Kinderstimmen weckten sie aus ihren Gedanken. Sie blieb stehen und sah sich um. Die Backsteinhäuser waren verschwunden und ihr Blick wanderte über eine verwilderte Wiese. Hier standen keine Häuser, und doch spielten hier Kinder. Die Sonne blendete sie und sie blinzelte in die Richtung, wo die Kinderstimmen herzukommen schienen. Sie fühlte sich magisch von ihnen angezogen. Das hohe Gras kitzelte an ihren Waden und sie musste sich vorsehen, um auf dem unebenen Boden nicht zu stolpern und mit dem Fuß umzuknicken. Sie stapfte an wilden mannshohen Büschen und Brombeersträuchern vorbei, als sie sich den Stimmen näherte. Auf einer kleinen Lichtung angelangt, sah sie vier Kinder, die Fangen spielten. Zwei Jungen und zwei Mädchen. Die Jungen trugen kurze Hosen und karierte Hemden, die Ärmel hochgekrempelt, und die Mädchen Kleidchen und Kniestrümpfe. Maria sah ihnen eine Weile beim Spielen zu. Als die Kinder sie erblickten, hielten sie inne und starrten sie an. Maria legte eine Hand auf ihren Bauch und lächelte. Der größere von den Jungen ging einen Schritt auf sie zu und blieb breitbeinig stehen.

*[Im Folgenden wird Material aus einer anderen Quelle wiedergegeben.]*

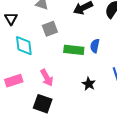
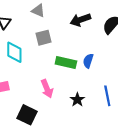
pink arrow: (47, 78) -> (47, 89), moved

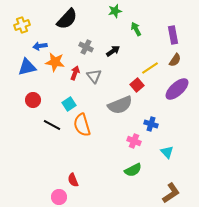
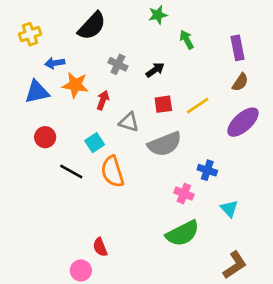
yellow line: (150, 68) -> (198, 106), moved
gray triangle: (94, 76) -> (129, 122), moved, turned -35
red square: (137, 85) -> (163, 104), moved, turned 32
green semicircle: (133, 170) -> (183, 233), size x1.4

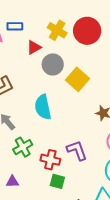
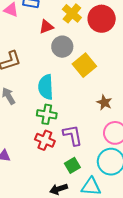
green cross: (23, 147) -> (47, 114), moved, turned 30
green square: (57, 181) -> (72, 165), moved, turned 35

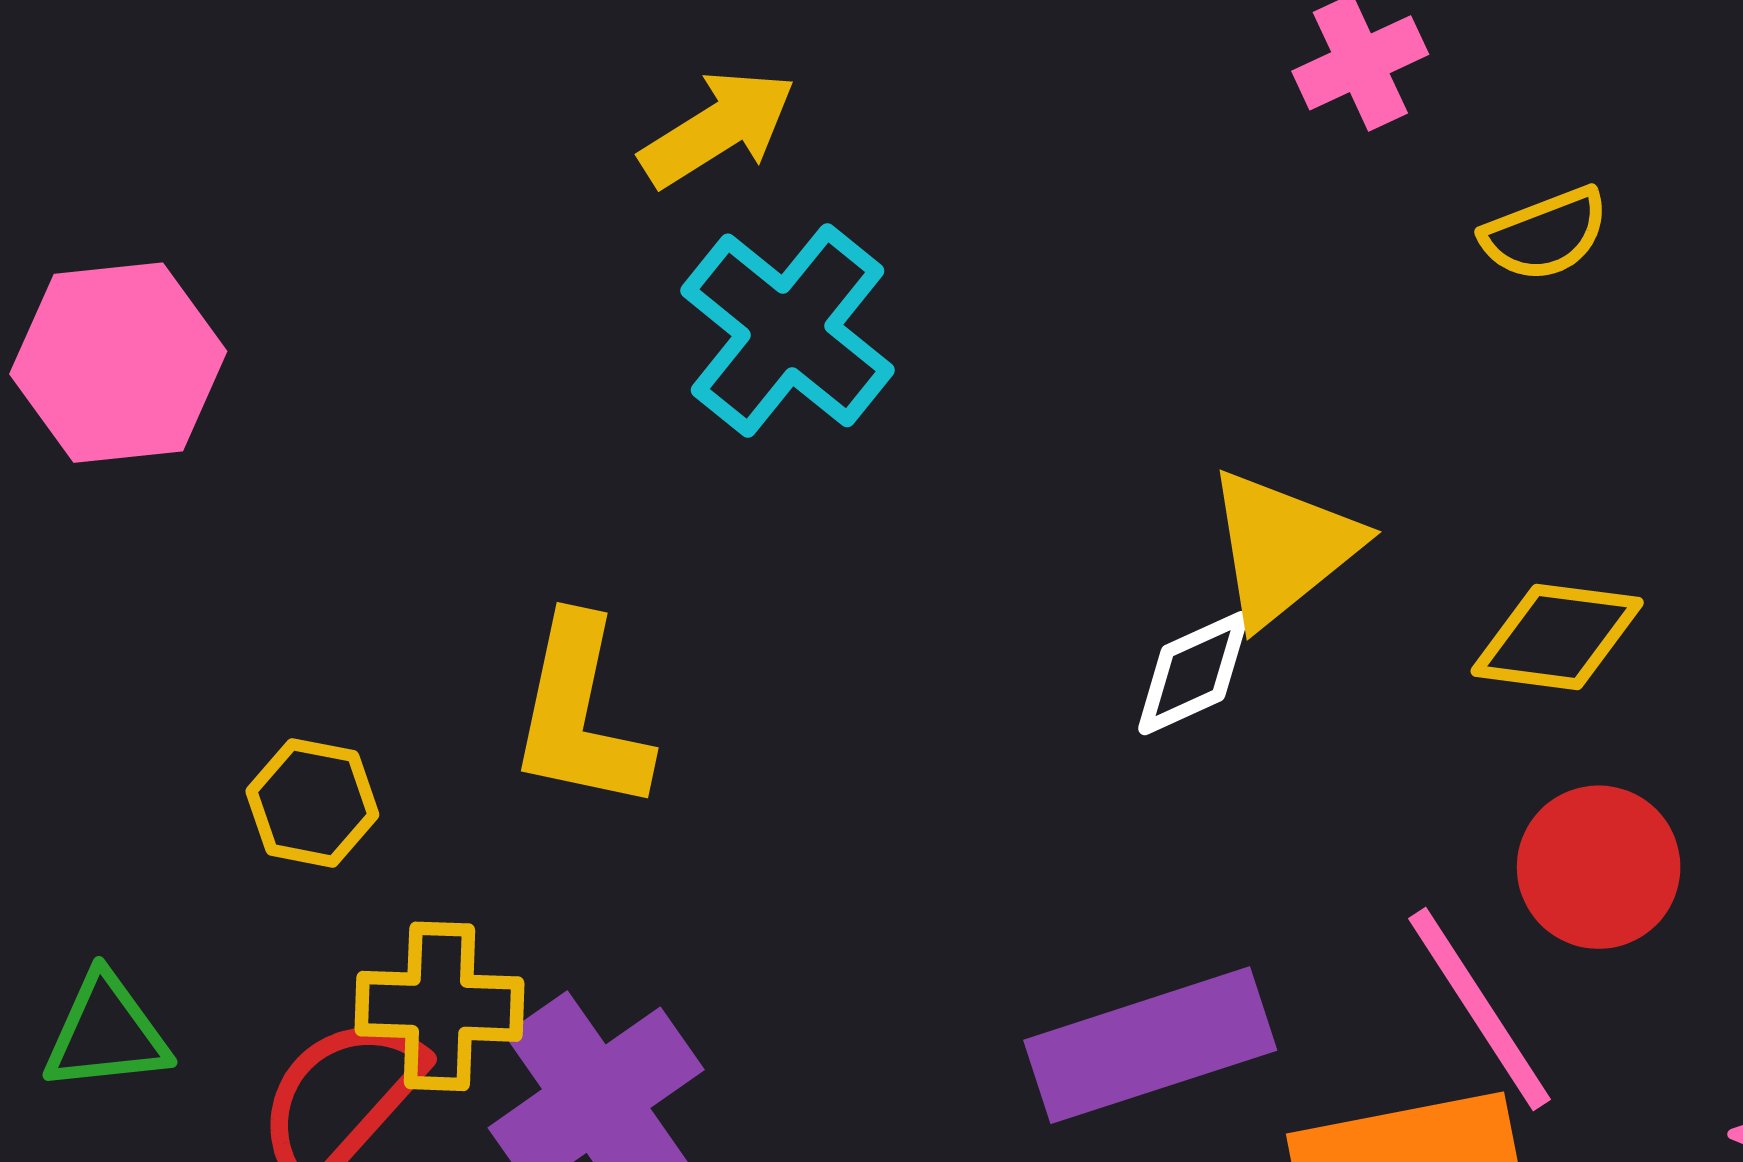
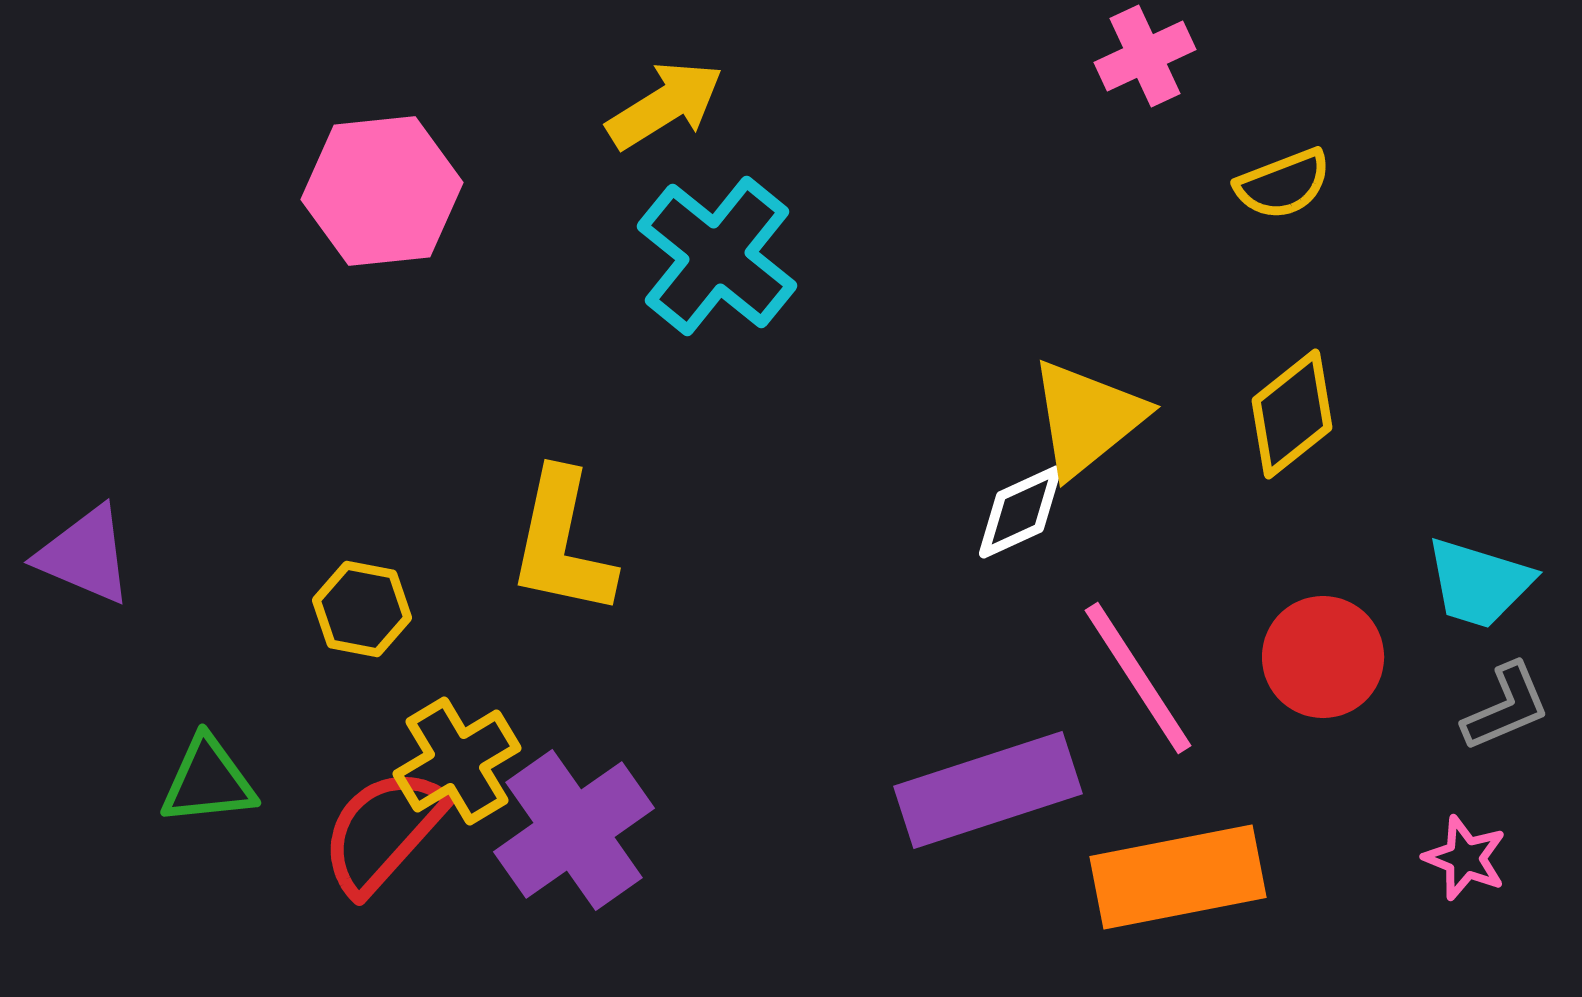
pink hexagon: (118, 363) -> (382, 191), moved
yellow diamond: (1557, 637) -> (1292, 414), moved, turned -46
yellow cross: (440, 1006) -> (457, 761), turned -33
pink line: (1479, 1009) -> (1138, 678), moved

»Was willst du hier?«, rief er und stemmte seine Fäuste in die Hüften.
»Ich … ich … ich weiß nicht«, stammelte sie.
»Hast du Bauchweh?«, fragte eines der Mädchen.
»Nein. Wie kommst du darauf?«
»Weil du dir den Bauch hältst.«
»Ach so ... nein.« Sie ließ den Arm sinken.
»Hast du dich verlaufen?«, fragte das andere Mädchen.
»Nein. Ich habe euch gehört und war nur neugierig, was ihr hier tut.«
»Wir wohnen hier.«
»Hier?« Maria sah sich um. »Ihr wohnt hier?«
»Ja, da drüben.« Das Mädchen deutete hinter sich. »Und da hinten wohnen noch mehr.«
Erst jetzt bemerkte Maria zwischen den Sträuchern eine kleine verfallene Hütte. Die Bretter waren notdürftig und schief zusammengenagelt, die Holztür hing in den Angeln. Neben dem Eingang stand eine Regentonne und um die Hütte herum rankten Dornensträucher. Als Maria einen Schritt auf die Hütte zuging, baute sich der größere Junge vor ihr auf.
»Du hast hier nichts verloren«, schrie er. Wütend funkelte er sie an.
Maria zuckte zusammen und wich einen Schritt zurück. »Nein. Natürlich nicht.«
Der Junge presste die Lippen fest aufeinander. Seine Hände hatte er zu Fäusten geballt, seine Arme zitterten.
»Wo sind eure Eltern?«, fragte sie.
»Mutti ist nicht da«, sagte ein Mädchen.
»Und euer Vater?«
»Abgehauen«, rief der Junge. »Und jetzt bin ich hier der Mann im Haus. Und ich sage dir: Verschwinde!«
Maria sah in zwei wütende Augen und legte wieder ihre Hand auf den Bauch. Dann eilte sie den Weg zurück, den sie gekommen war, achtete nicht mehr auf die Unebenheiten und die Dornensträucher. Sie drehte sich kein einziges Mal zu den Kindern um, die ihr schweigend hinterherblickten.